14 août 2014 / 06:03 / il y a 3 ans

Le gouvernement réduit de moitié sa prévision de croissance

PARIS (Reuters) - Le gouvernement français a réduit de moitié sa prévision de croissance jeudi et reconnu qu‘il raterait son objectif de baisse du déficit public cette année, en appelant les Européens à ralentir le rythme de redressement des comptes publics.

Le gouvernemena réduit de moitié sa prévision de croissance jeudi, de l'ordre de 0,5%, et reconnu qu'il raterait son objectif de baisse du déficit public cette année, en appelant les Européens à ralentir le rythme de redressement des comptes publics. /Photo d'archives/REUTERS/Dado Ruvic

Dans une tribune publiée par le quotidien Le Monde, le ministre des Finances, Michel Sapin, annonce prévoir une croissance du PIB “de l‘ordre de 0,5%” en 2014 contre 1% prévu auparavant.
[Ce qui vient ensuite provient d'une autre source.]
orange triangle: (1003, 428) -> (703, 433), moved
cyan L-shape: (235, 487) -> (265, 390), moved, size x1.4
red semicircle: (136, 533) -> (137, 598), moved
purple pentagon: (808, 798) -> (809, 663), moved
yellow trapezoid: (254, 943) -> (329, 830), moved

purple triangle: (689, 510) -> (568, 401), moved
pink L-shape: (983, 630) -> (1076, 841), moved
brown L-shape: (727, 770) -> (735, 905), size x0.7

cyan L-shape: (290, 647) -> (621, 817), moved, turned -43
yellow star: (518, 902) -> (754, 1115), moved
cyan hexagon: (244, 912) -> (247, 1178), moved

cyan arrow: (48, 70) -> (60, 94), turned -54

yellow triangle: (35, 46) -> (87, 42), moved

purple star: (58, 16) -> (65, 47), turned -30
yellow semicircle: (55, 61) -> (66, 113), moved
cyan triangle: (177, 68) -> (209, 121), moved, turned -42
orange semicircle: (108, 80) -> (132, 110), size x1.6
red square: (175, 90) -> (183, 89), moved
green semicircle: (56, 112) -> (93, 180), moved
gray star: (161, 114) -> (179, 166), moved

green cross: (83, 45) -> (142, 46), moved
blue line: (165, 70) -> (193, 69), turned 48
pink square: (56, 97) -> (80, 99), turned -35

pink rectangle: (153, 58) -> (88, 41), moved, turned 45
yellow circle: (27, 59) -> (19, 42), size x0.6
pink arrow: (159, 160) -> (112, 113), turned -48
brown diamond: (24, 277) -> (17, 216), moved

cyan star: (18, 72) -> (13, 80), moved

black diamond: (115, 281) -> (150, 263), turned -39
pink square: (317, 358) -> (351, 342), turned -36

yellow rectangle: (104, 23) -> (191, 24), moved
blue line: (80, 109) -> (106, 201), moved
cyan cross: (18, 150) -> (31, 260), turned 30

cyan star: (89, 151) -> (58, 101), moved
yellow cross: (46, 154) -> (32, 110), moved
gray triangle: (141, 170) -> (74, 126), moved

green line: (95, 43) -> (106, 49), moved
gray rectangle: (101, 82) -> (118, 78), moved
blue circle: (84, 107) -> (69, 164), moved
Il ajoute que “rien ne nous permet, à l‘heure actuelle, de prévoir pour 2015 une croissance très supérieure à 1%”.

En conséquence, “la France n‘atteindra pas cette année son objectif en terme de déficit de ses finances publiques, malgré la totale maitrise de nos dépenses”, écrit-il. “Le déficit des administrations publiques (...) sera supérieur à 4% du PIB en 2014” contre 3,8% prévu jusqu‘alors.

Michel Sapin ne dit pas si la France ne parviendra du coup pas à revenir à la limite européenne de 3% fin 2015 comme elle s‘est engagée à le faire après avoir obtenu un délai de deux ans pour le faire.

Dans un entretien au quotidien Les Echos, le numéro un du Parti socialiste, Jean-Christophe Cambadélis, explique quant à lui qu‘abandonner cet objectif est “inévitable”.

Michel Sapin assure seulement que la France poursuivra à “un rythme approprié la diminution des déficits publics” et il appelle à “réorienter les politiques européennes en adaptant le rythme de la réduction des déficits publics à la situation économique actuelle” de faibles croissance et inflation.

La Banque centrale européenne, dont il salue l‘action, doit quant à elle “aller jusqu‘au bout de ses possibilités, conformément à son mandat, pour que le risque de déflation disparaisse et que l‘euro retrouve un niveau plus favorable à la compétitivité de nos économies”, explique-t-il.